In the space of a Friday lunchtime, a visit to the Tate Modern got me thinking about what we human beings try to do with time and space:
- We divide up time and space because time and space are both indivisible
- We find ways of visualising time and space because time and space are invisible
- We fight for time and fight for space because time and space are infinite and unlimited.
My first stop was the fourth floor: back to Pierre Huyghe's One Year Celebration inside his Celebration Park. Huyghe's premise was that our calendar is a map, a map of the year, and the map has some uncolonised territory in the form of days which don't have a holiday attached to them.
At Hugyhe's invitation several artists and critics have come up with suggestions for colonising these days with celebrations.
Two of these proposed celebrations are attempts to resist the mapping of time, in order to escape the constraints that our mappings of time place on the way we live our lives and on the way we think about the universe.
Joe Scanlan suggested having an 'open day': a day slotted in somewhere between Sunday and Monday. Nothing can be scheduled for this day (because no-one knows when it is) and we can instead enjoy things in life that don’t need to be scheduled (Scanlon suggests that coffee, newspapers and cigarettes should be half price).
Another artist suggested a day out of the year, a revival of the Mayan practice of having one day in the year that wasn't included in the calendar, to remind everyone that time is greater than the calendar, that time is impervious to attempts to measure it.

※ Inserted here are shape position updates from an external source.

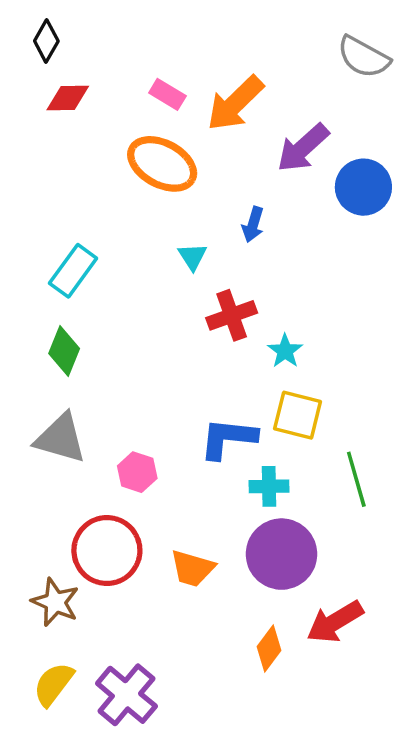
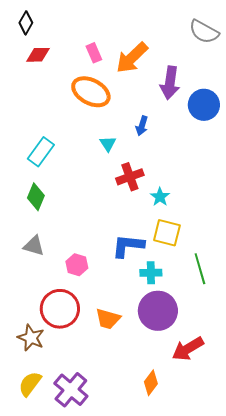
pink rectangle: (167, 94) -> (94, 53), turned 36
purple arrow: (303, 148) -> (170, 83), turned -40
gray triangle: (61, 438) -> (34, 246), size x0.7
orange diamond: (269, 649) -> (151, 383), moved

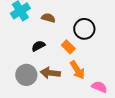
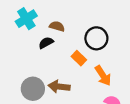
black semicircle: (38, 46) -> (46, 43), moved
orange arrow: (77, 70) -> (103, 76), moved

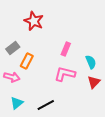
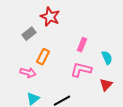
gray rectangle: (13, 48) -> (29, 34), moved
red triangle: (94, 82) -> (106, 85), moved

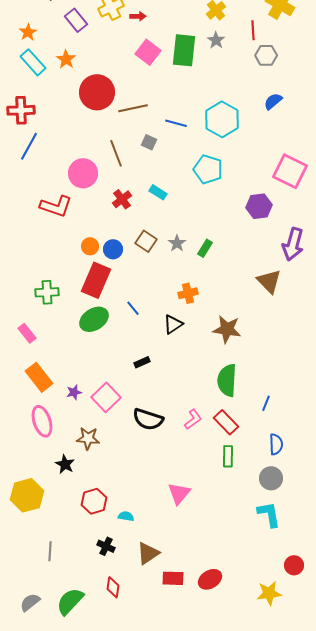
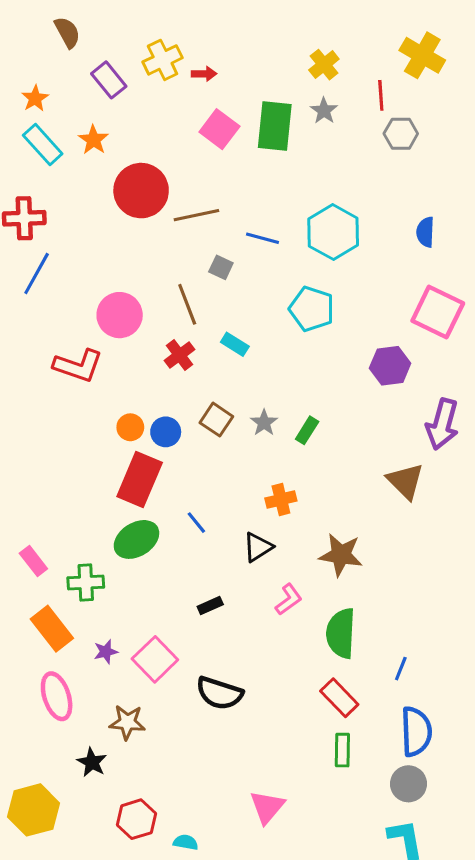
blue semicircle: (273, 101) -> (425, 232), moved, turned -48
brown line: (116, 153) -> (187, 304), moved
green cross: (47, 292) -> (86, 582), moved
pink L-shape: (193, 419) -> (289, 599), moved
blue semicircle: (276, 444) -> (416, 732), size x1.5

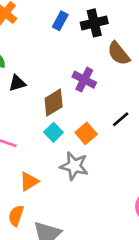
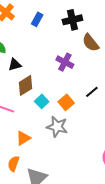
blue rectangle: (60, 21) -> (37, 19), moved
brown diamond: (54, 103) -> (26, 85), moved

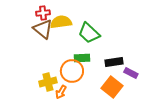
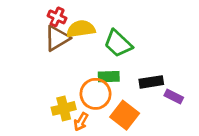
red cross: (43, 13) -> (57, 17), turned 32
brown triangle: (43, 29) -> (57, 38), turned 50
orange square: (112, 87) -> (125, 115), moved

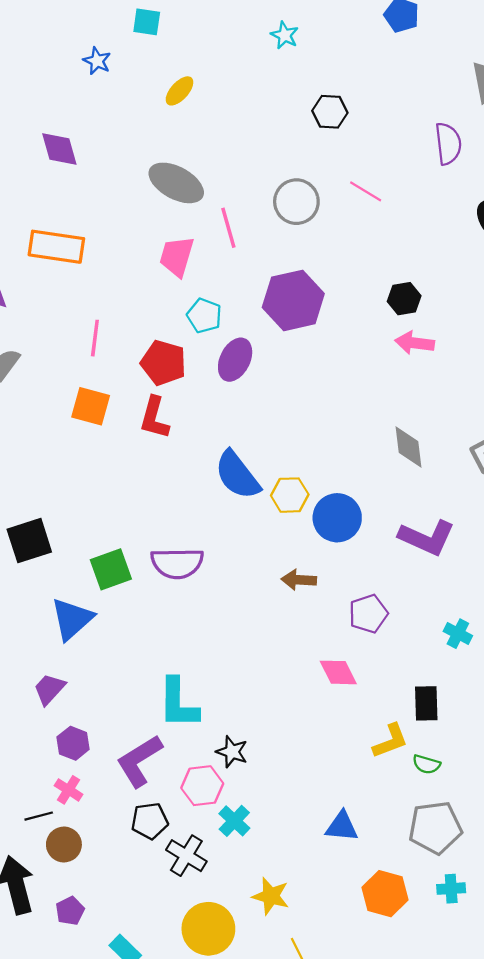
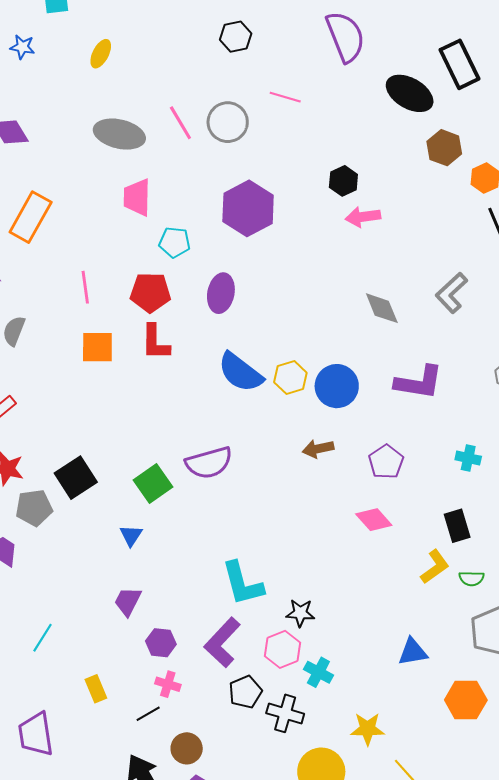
purple semicircle: (448, 144) -> (345, 37), size x1.4
pink line: (228, 228) -> (180, 123), moved
orange rectangle: (56, 247) -> (31, 217), turned -54
purple ellipse: (235, 360) -> (221, 293), moved
blue triangle: (72, 619) -> (131, 535), size x0.6
brown circle: (64, 845) -> (187, 748), moved

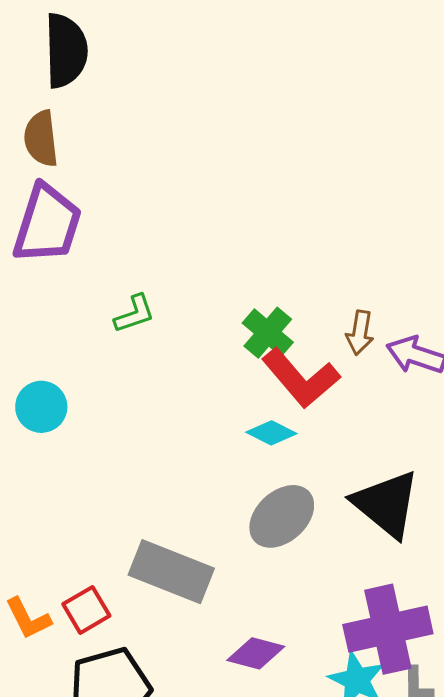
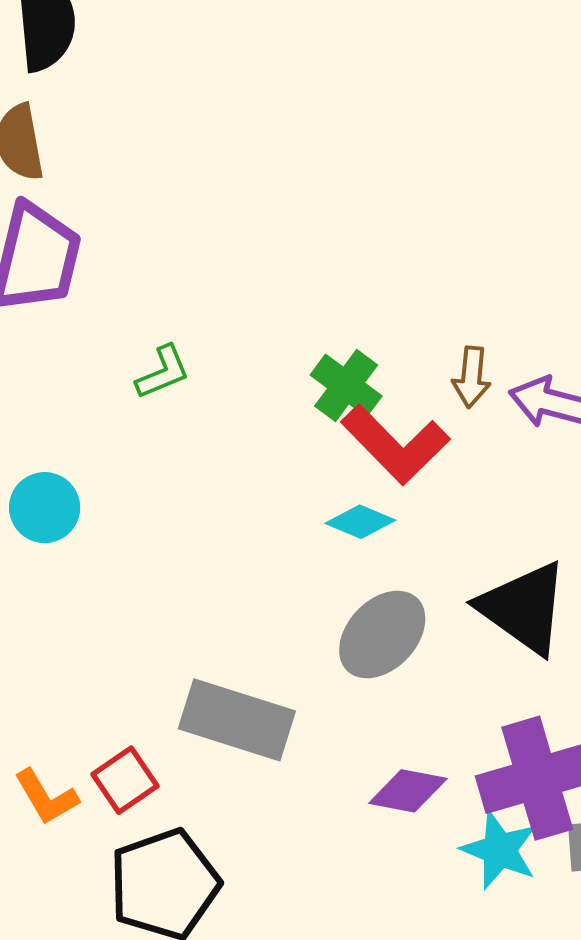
purple diamond: (256, 653) -> (408, 791), moved

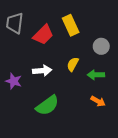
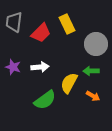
gray circle: (101, 46) -> (96, 44), size x1.5
yellow semicircle: (73, 64) -> (69, 83), moved, size x1.5
purple star: (14, 81) -> (13, 67), moved

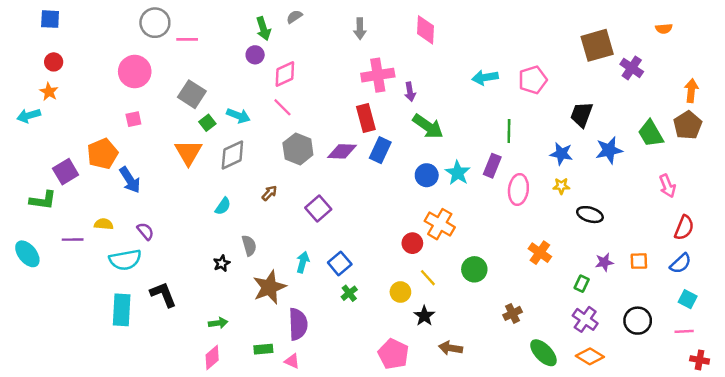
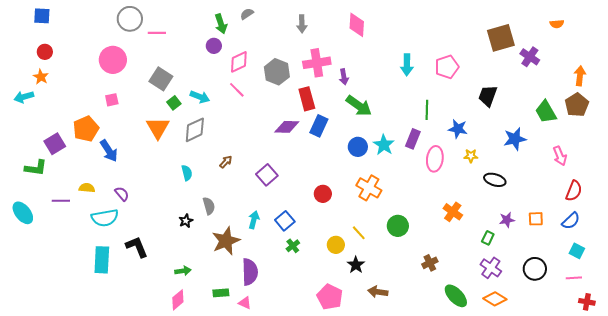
cyan arrow: (485, 77) -> (407, 65), turned -80
gray hexagon: (298, 149) -> (277, 72), moved
blue star: (609, 150) -> (515, 139), moved
blue star: (561, 154) -> (458, 129), moved
cyan semicircle: (223, 206) -> (187, 173), turned -49
red circle: (412, 243) -> (323, 194), moved

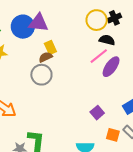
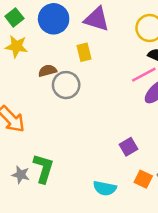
purple triangle: (38, 23) -> (97, 19), moved
brown semicircle: (45, 57) -> (47, 71), moved

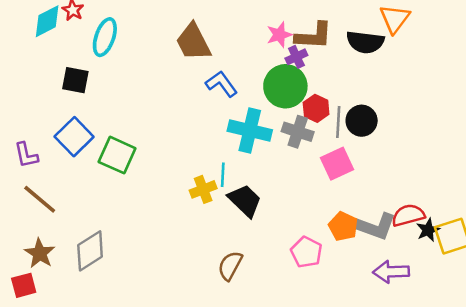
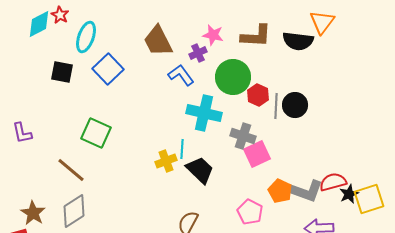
pink star: (279, 35) -> (213, 35), moved, turned 30
purple cross: (296, 57) -> (198, 53), moved
gray cross: (298, 132) -> (243, 136), moved
blue square: (74, 137) -> (108, 69), moved
pink square: (337, 164) -> (257, 154), moved
brown line: (40, 199) -> (71, 170), moved

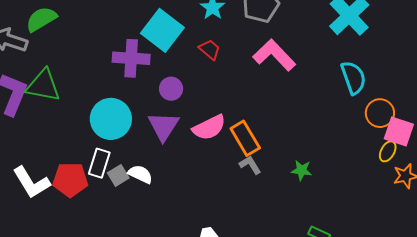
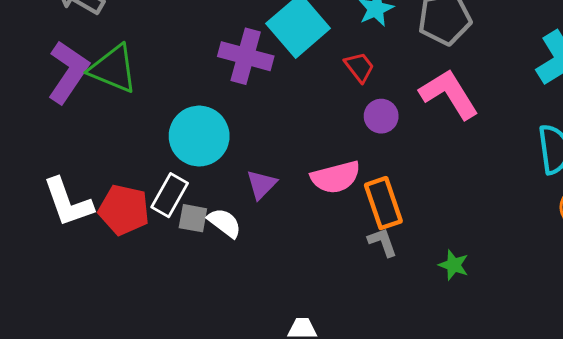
purple circle: (171, 89) -> (381, 116), moved
purple triangle: (164, 126) -> (261, 184), moved, size x0.7
gray square: (118, 175) -> (193, 218), turned 30

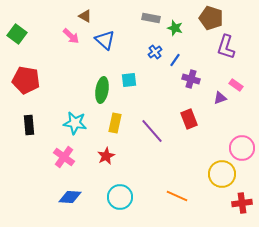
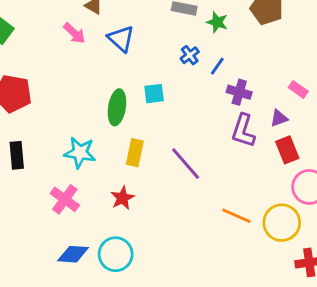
purple L-shape: (226, 47) -> (243, 131), moved
pink rectangle: (236, 85) -> (298, 89), moved
red rectangle: (189, 119) -> (287, 150), moved
orange line: (177, 196) -> (236, 216), moved
cyan circle: (120, 197) -> (116, 254), moved

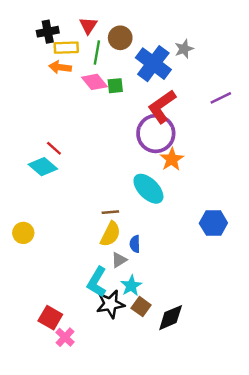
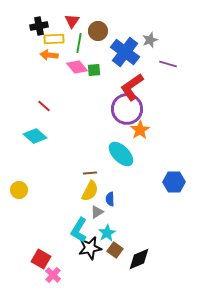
purple line: (221, 98) -> (168, 64), moved, turned 42
red line: (54, 148) -> (44, 106), moved

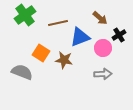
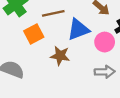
orange square: (41, 53) -> (34, 34), moved, turned 30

I popped into the bookshop to flick through the book accompanying Celebration Park and noted Hughye' s comment (in an interview with Hans Ulrich Obrist) that he regarded time as a corollary of space. He talked about how a television programme exist mainly in time, but also in space, and differently from objects.
All this talk about the relationship between space persuaded me to pop upstairs to the fifth floor to revisit my favourite thing in the Tate Modern: 1,000 millimetres by Stanley Brouwn.
It consists of a card index box, containing 1,000 pieces of card. Each card has the words '1mm' written on it, above a horizontal line, in pencil, one millimetre long. So you have a thousand millimetres in the box.
There are no more or less millimetres in that card index box than there would have been if Brouwn had left the cards blank and saved himself the effort of drawing all those lines.
We have no way of adding a millimetre or a second to the universe.
As I was coming down the escalator from the fifth floor of the Tate Modern I had a Eureka moment. I solved the mystery of time and space: they don’t exist!
1 comment:
You always make interesting observations. I think what makes life and this universe so interesting is existence of the kind of contradictions that you mentioned. Such fascinating discovery about time and space!